## Task description
The records below are to be reproduced exactly, with the pictures left out.

═══ Source material ═══

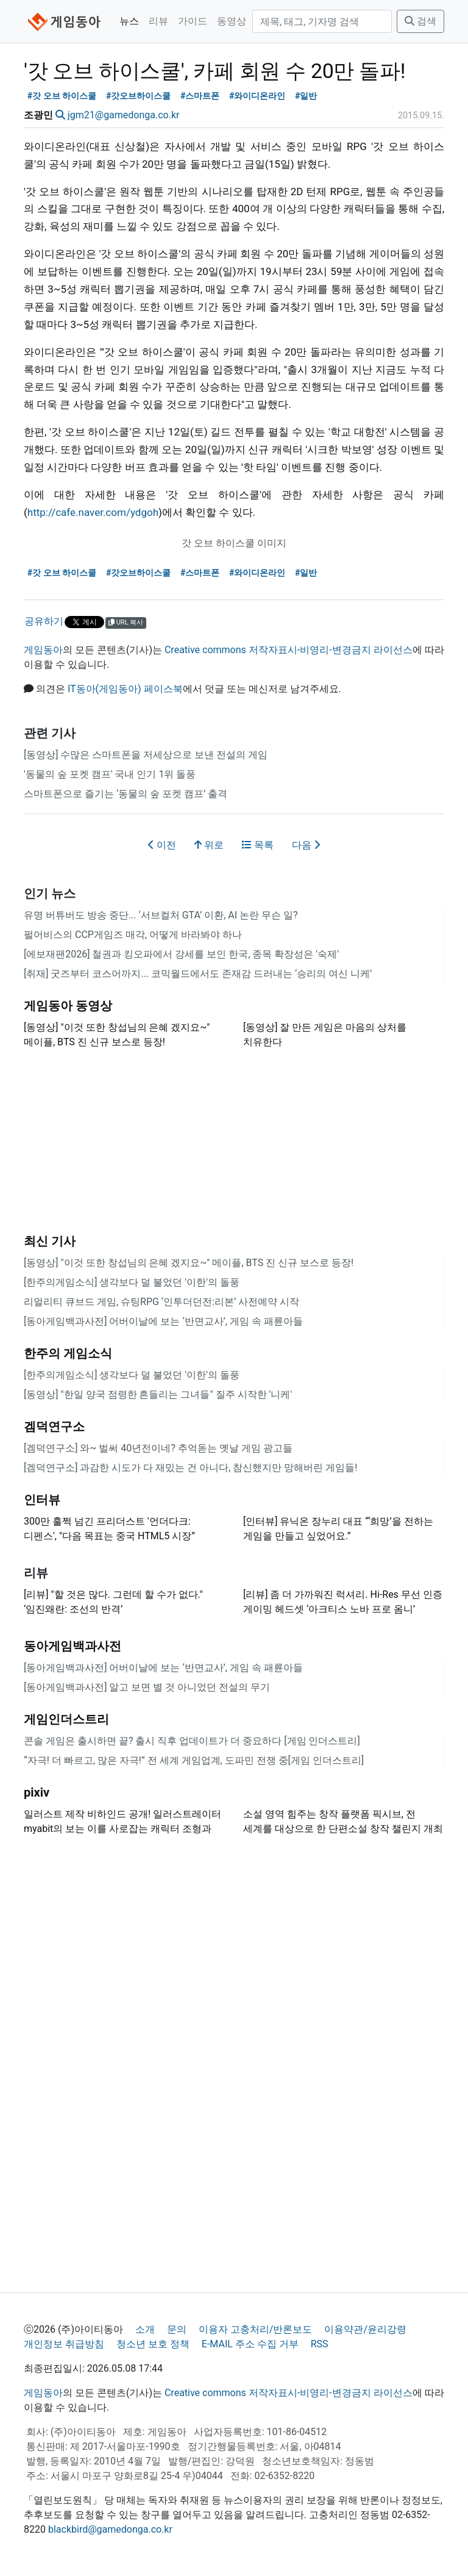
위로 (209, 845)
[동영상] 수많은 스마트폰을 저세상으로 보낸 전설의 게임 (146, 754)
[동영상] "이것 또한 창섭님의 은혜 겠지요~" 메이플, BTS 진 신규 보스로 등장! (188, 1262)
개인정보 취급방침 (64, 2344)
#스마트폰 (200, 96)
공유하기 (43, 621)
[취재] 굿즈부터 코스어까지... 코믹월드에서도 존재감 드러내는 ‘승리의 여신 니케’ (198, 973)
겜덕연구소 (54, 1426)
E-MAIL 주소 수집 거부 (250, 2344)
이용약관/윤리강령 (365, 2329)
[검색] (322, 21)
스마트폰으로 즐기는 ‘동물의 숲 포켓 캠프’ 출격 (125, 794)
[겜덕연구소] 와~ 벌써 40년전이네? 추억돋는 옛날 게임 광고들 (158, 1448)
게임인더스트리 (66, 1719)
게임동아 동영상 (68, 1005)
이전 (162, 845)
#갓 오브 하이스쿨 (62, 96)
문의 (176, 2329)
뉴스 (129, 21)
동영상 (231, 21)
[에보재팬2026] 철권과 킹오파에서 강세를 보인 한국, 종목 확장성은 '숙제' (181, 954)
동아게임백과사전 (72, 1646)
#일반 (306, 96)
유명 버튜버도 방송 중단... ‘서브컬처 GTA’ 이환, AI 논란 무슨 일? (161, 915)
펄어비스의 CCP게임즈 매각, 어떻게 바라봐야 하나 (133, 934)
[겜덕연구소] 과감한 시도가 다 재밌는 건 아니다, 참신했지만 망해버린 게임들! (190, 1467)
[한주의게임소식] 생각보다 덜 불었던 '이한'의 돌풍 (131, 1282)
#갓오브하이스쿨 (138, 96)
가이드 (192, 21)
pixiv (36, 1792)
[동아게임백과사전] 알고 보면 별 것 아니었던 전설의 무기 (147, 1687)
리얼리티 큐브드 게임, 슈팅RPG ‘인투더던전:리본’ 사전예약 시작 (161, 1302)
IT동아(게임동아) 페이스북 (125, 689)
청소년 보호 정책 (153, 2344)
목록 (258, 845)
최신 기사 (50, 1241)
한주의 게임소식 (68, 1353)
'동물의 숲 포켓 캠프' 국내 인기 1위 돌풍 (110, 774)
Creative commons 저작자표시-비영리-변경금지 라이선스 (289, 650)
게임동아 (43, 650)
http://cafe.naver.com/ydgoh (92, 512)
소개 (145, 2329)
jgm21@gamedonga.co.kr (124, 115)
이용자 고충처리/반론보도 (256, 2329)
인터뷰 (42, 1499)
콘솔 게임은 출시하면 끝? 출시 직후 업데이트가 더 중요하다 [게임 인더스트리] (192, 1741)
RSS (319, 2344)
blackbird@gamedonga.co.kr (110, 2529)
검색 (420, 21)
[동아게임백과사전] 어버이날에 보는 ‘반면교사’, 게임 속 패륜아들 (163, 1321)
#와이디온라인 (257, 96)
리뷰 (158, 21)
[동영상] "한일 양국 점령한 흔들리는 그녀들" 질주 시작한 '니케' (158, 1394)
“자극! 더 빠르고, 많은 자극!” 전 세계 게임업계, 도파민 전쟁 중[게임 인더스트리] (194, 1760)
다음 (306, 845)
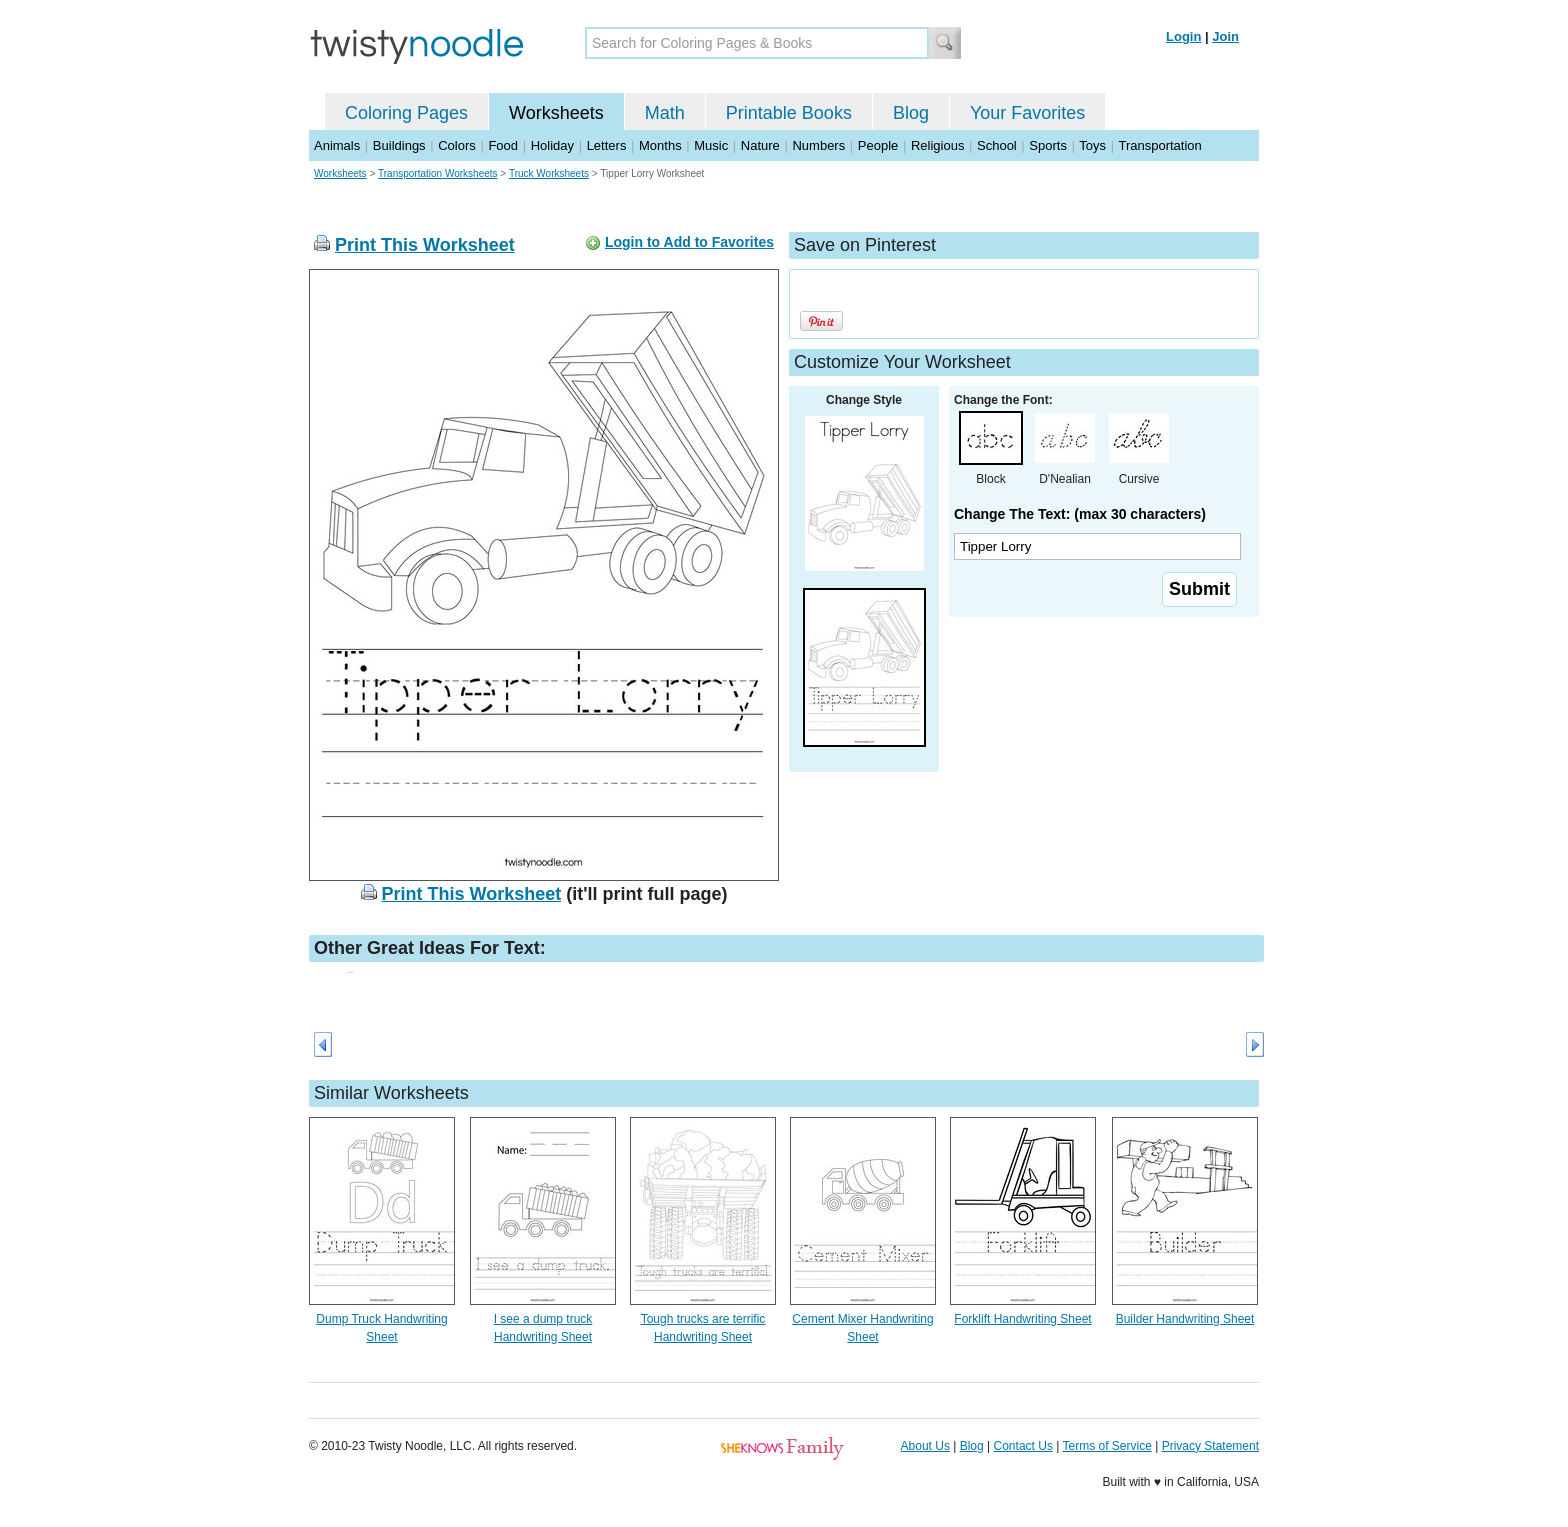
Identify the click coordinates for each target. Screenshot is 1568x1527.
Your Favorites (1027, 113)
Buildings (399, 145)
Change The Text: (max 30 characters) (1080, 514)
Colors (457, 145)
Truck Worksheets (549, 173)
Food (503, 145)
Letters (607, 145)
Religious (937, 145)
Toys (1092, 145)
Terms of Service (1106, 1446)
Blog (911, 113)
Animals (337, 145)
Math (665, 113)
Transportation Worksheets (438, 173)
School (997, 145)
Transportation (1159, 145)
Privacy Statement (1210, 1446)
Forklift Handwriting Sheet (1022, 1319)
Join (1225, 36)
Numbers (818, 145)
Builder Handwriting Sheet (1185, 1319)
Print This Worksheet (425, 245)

═══

## Written solution
위로 (209, 845)
[동영상] 수많은 스마트폰을 저세상으로 보낸 전설의 게임 (146, 754)
[동영상] "이것 또한 창섭님의 은혜 겠지요~" 메이플, BTS 진 신규 보스로 등장! (188, 1262)
개인정보 취급방침 (64, 2344)
#스마트폰 (200, 96)
공유하기 (43, 621)
[취재] 굿즈부터 코스어까지... 코믹월드에서도 존재감 드러내는 ‘승리의 여신 니케’ (198, 973)
겜덕연구소 (54, 1426)
E-MAIL 주소 수집 거부 (250, 2344)
이용약관/윤리강령 (365, 2329)
[검색] (322, 21)
스마트폰으로 즐기는 ‘동물의 숲 포켓 캠프’ 출격 (125, 794)
[겜덕연구소] 와~ 벌써 40년전이네? 추억돋는 옛날 게임 광고들 (158, 1448)
게임인더스트리 (66, 1719)
게임동아 동영상 (68, 1005)
이전 (162, 845)
#갓 오브 하이스쿨 (62, 96)
문의 (176, 2329)
뉴스 (129, 21)
동영상 (231, 21)
[에보재팬2026] 철권과 킹오파에서 강세를 보인 한국, 종목 확장성은 '숙제' (181, 954)
동아게임백과사전 (72, 1646)
#일반 (306, 96)
유명 버튜버도 방송 중단... ‘서브컬처 GTA’ 이환, AI 논란 무슨 일? (161, 915)
펄어비스의 CCP게임즈 매각, 어떻게 바라봐야 하나 (133, 934)
[겜덕연구소] 과감한 시도가 다 재밌는 건 아니다, 참신했지만 망해버린 게임들! (190, 1467)
[한주의게임소식] 생각보다 덜 불었던 '이한'의 돌풍 (131, 1282)
#갓오브하이스쿨 (138, 96)
가이드 (192, 21)
pixiv (36, 1792)
[동아게임백과사전] 알고 보면 별 것 아니었던 전설의 무기 (147, 1687)
리얼리티 큐브드 게임, 슈팅RPG ‘인투더던전:리본’ 사전예약 시작 (161, 1302)
IT동아(게임동아) 페이스북 (125, 689)
청소년 보호 정책 (153, 2344)
목록 (258, 845)
최신 기사 (50, 1241)
한주의 게임소식 (68, 1353)
'동물의 숲 포켓 캠프' 국내 인기 1위 돌풍 (110, 774)
Creative commons 저작자표시-비영리-변경금지 라이선스 (289, 650)
게임동아 (43, 650)
http://cafe.naver.com/ydgoh (92, 512)
소개 (145, 2329)
jgm21@gamedonga.co.kr (124, 115)
이용자 고충처리/반론보도 (256, 2329)
인터뷰 (42, 1499)
콘솔 게임은 출시하면 끝? 출시 직후 업데이트가 더 중요하다 [게임 인더스트리] (192, 1741)
RSS (319, 2344)
blackbird@gamedonga.co.kr (110, 2529)
검색 (420, 21)
[동아게임백과사전] 어버이날에 보는 ‘반면교사’, 게임 속 패륜아들 (163, 1321)
#와이디온라인 (257, 96)
리뷰 (158, 21)
[동영상] "한일 양국 점령한 흔들리는 그녀들" 질주 시작한 '니케' (158, 1394)
“자극! 더 빠르고, 많은 자극!” 전 세계 게임업계, 도파민 전쟁 중[게임 인더스트리] (194, 1760)
다음 (306, 845)
Identify the click coordinates for each target. Screenshot is 1568x1527.
Your Favorites (1027, 113)
Buildings (399, 145)
Change The Text: (max 30 characters) (1080, 514)
Colors (457, 145)
Truck Worksheets (549, 173)
Food (503, 145)
Letters (607, 145)
Religious (937, 145)
Toys (1092, 145)
Terms of Service (1106, 1446)
Blog (911, 113)
Animals (337, 145)
Math (665, 113)
Transportation Worksheets (438, 173)
School (997, 145)
Transportation (1159, 145)
Privacy Statement (1210, 1446)
Forklift Handwriting Sheet (1022, 1319)
Join (1225, 36)
Numbers (818, 145)
Builder Handwriting Sheet (1185, 1319)
Print This Worksheet (425, 245)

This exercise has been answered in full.